■ Description of the task: Using the entries below, return word for word the lines from the one containing "Lungomare N. Sauro, 33 - 70121 Bari" up to and including the last.

■ Task inputs:
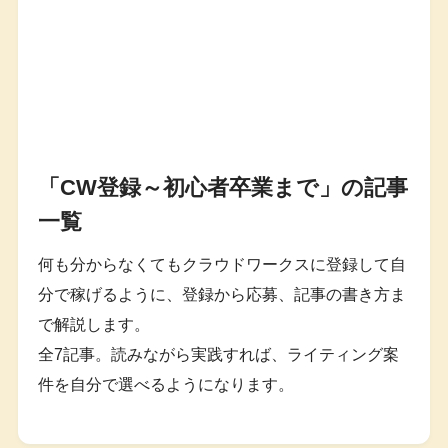
「CW登録～初心者卒業まで」の記事
一覧
何も分からなくてもクラウドワークスに登録して自
分で稼げるように、登録から応募、記事の書き方ま
で解説します。
全7記事。読みながら実践すれば、ライティング案
件を自分で選べるようになります。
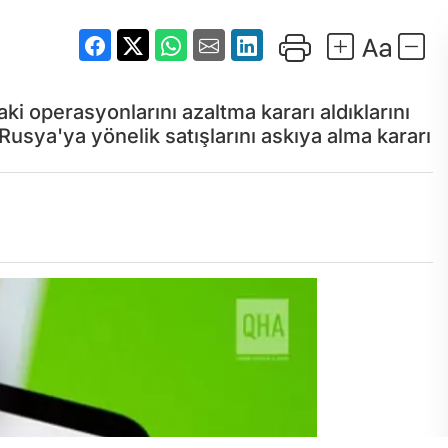
i operasyonlarını azaltma kararı aldıklarını
sya'ya yönelik satışlarını askıya alma kararı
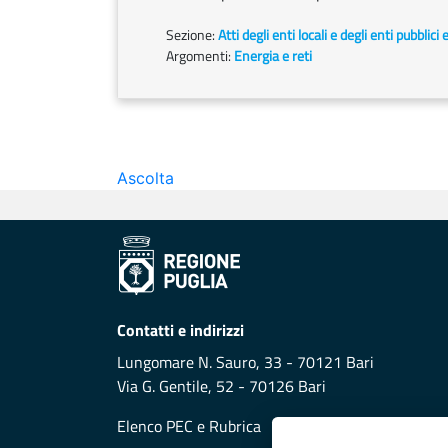
Sezione:
Atti degli enti locali e degli enti pubblici 
Argomenti:
Energia e reti
Ascolta
Contatti e indirizzi
Lungomare N. Sauro, 33 - 70121 Bari
Via G. Gentile, 52 - 70126 Bari
Elenco PEC
e
Rubrica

■ Written solution:
Lungomare N. Sauro, 33 - 70121 Bari
Via G. Gentile, 52 - 70126 Bari
Elenco PEC
e
Rubrica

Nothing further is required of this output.